Sentier Mitiwee

This ~2 km trail (roundtrip: ~ 4 km) can be found off Route 234 between Price and Grand-Métis, just south of Rout 132. There’s free parking at each end of the trail, and picnic tables and benches along the way where you can stop and enjoy the view, or watch and listen to the birdlife – over 55 species have been identified.  A viewing tower (mirador) about a third of a kilometer from the path’s north end provides a beautiful view as does another panoramic vista.  Some trail photos, as well as the area’s logging, milling and power generation history, can be found on Price’s municipal website. 

Explanatory panels along the trail introduce visitors to the history of Price and of Grand-Métis, discuss archaeological discoveries of the presence of considerably pre-settler indigenous people, and lay out the Mitis River’s broader watershed.
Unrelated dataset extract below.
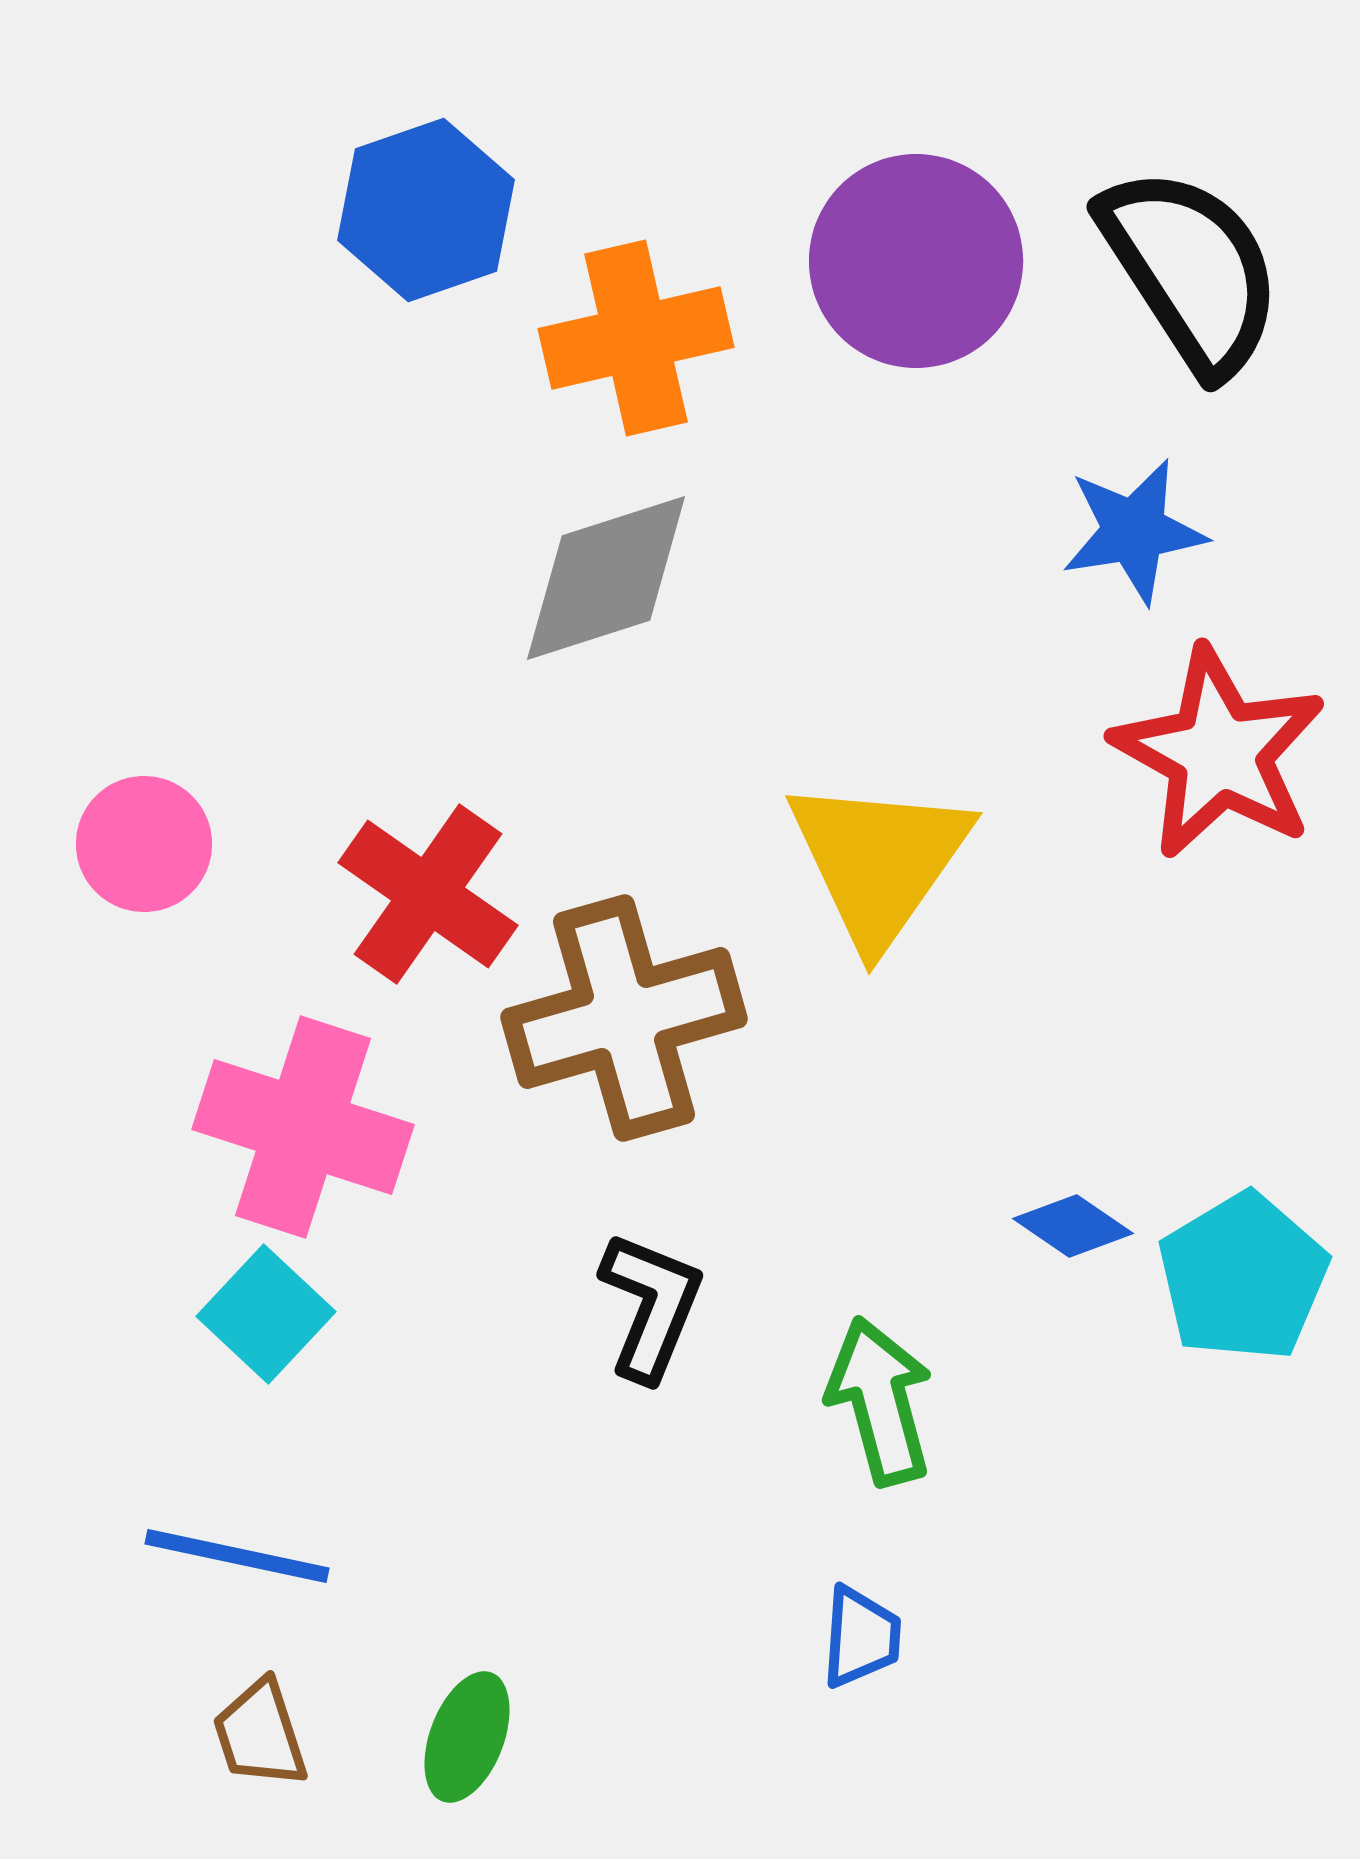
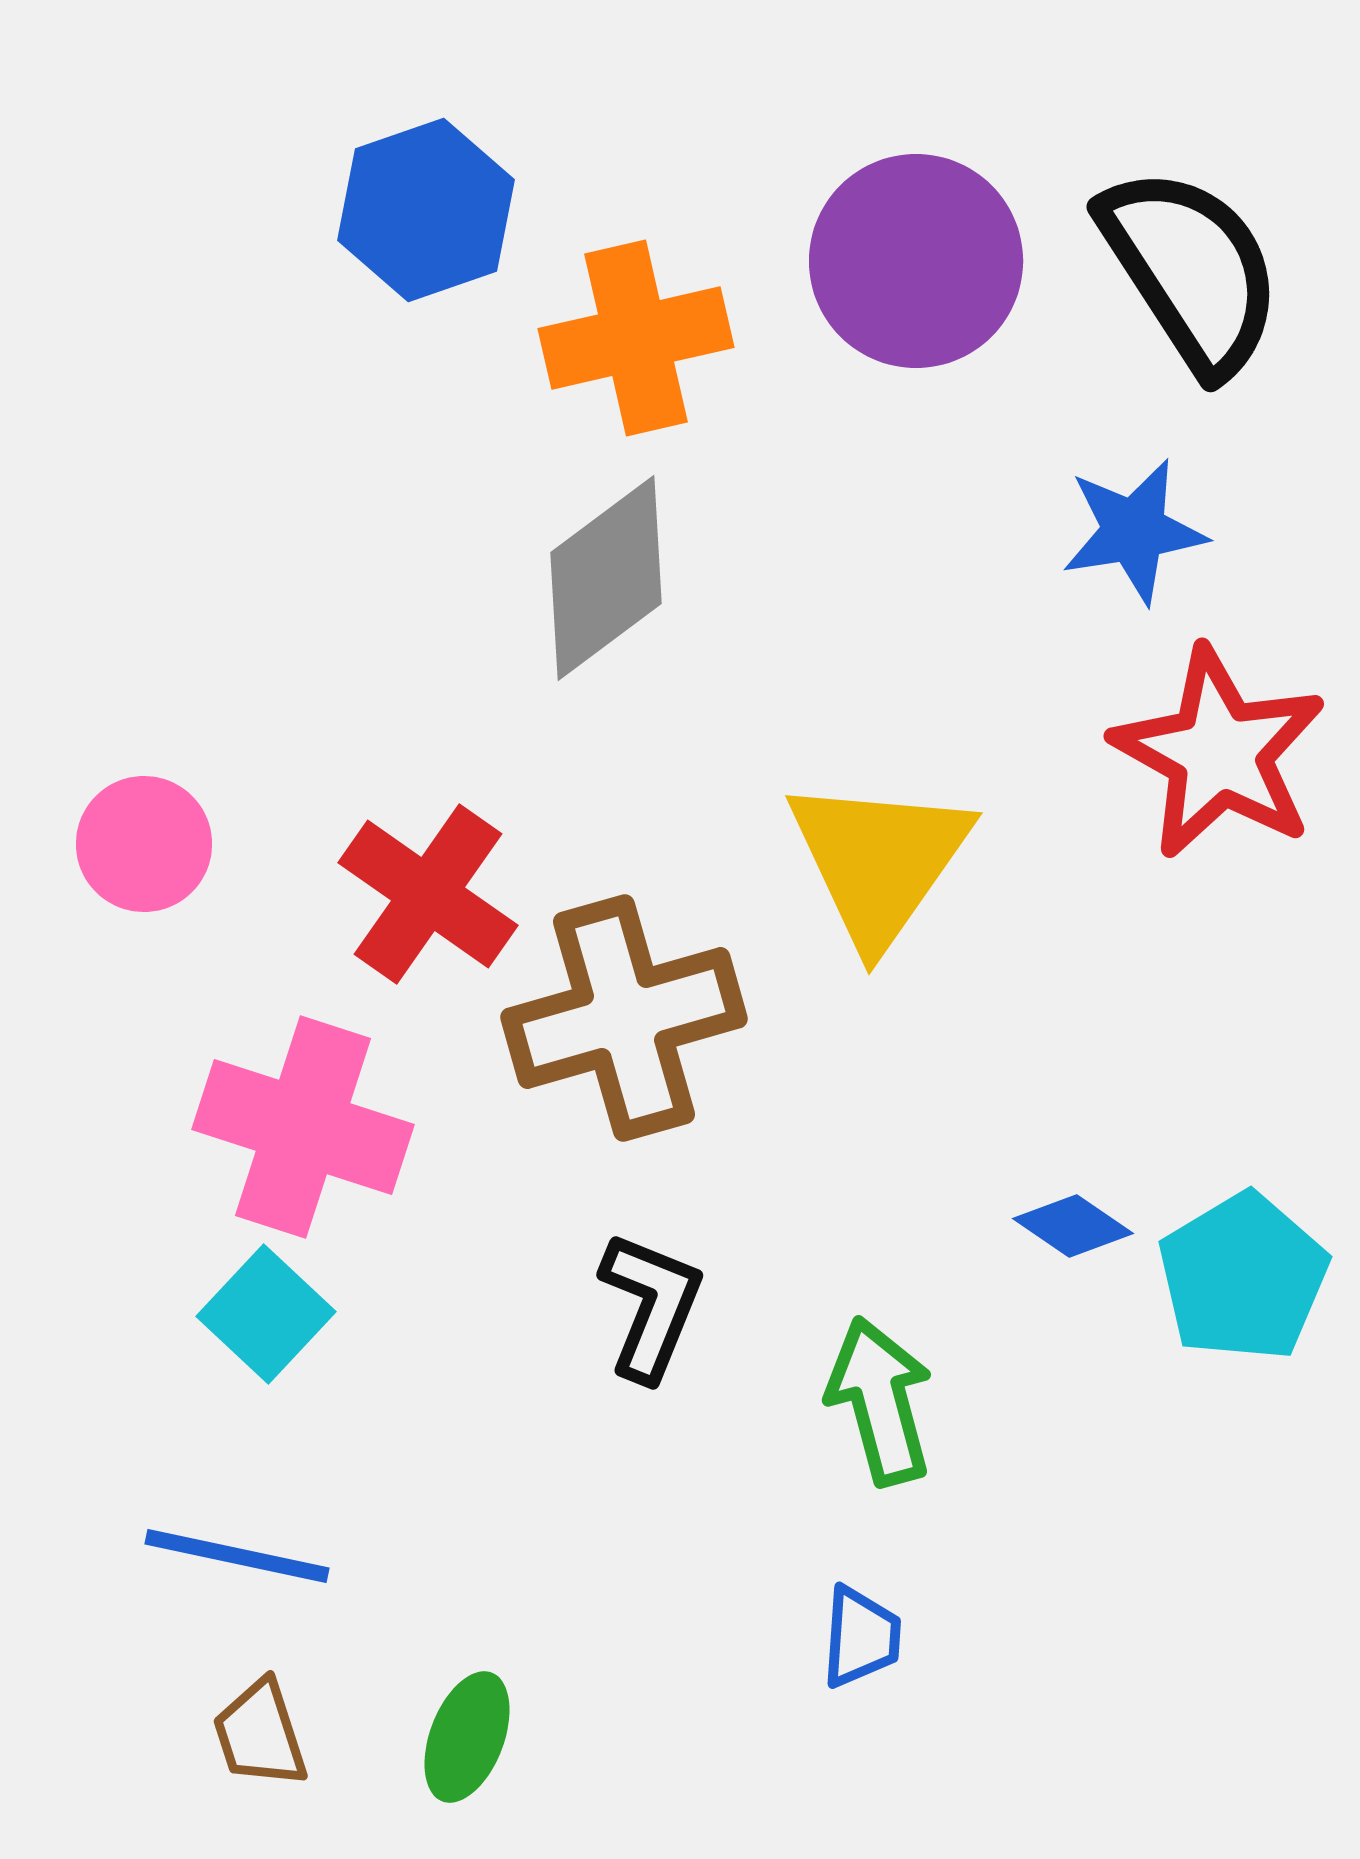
gray diamond: rotated 19 degrees counterclockwise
Did you know… ? Metis is a relatively recent spelling of Mitis.  Some say Mitis is a distortion of the word mitiwee or métioui, used by the Micmacs and Malécite indigenous peoples to designate a meeting place – there is evidence of an indigenous presence dating back 6,000 years at the mouth of the Mitis River where it enters the Saint Lawrence.  Some think the word comes from the Mi’kmaq term Miti Sipo, meaning “poplar river”; another that it comes from the Mi’kmaq word mistik or birch, and still another, that it means “aspen” or “birch”, trees bordering the Mitis River.  Whatever its true origins, the Mitis River, and later the Kempt Road that ran along it, were part of a route from Baie-des-Chaleurs to the Saint Lawrence River. 

Did you know… ?  As early as 1824, indigenous guides led George Jehoshaphat Mountain overland from Baie-des-Chaleurs to Metis.  He served as secretary to his father, Jacob Mountain, Canada’s first Anglican Bishop, as his father travelled throughout his Lower Canada diocese.  After taking Anglican orders, George Mountain was named first archdeacon of Quebec and, like his father, journeyed widely.  In considerable detail, he documented people’s living conditions, and the state of religion and education in every settlement.  In a diary entry of his early first excursion to the Gaspé coast, he was very complimentary about the ‘Indians’ who had guided him from Baie-des-Chaleurs to Metis.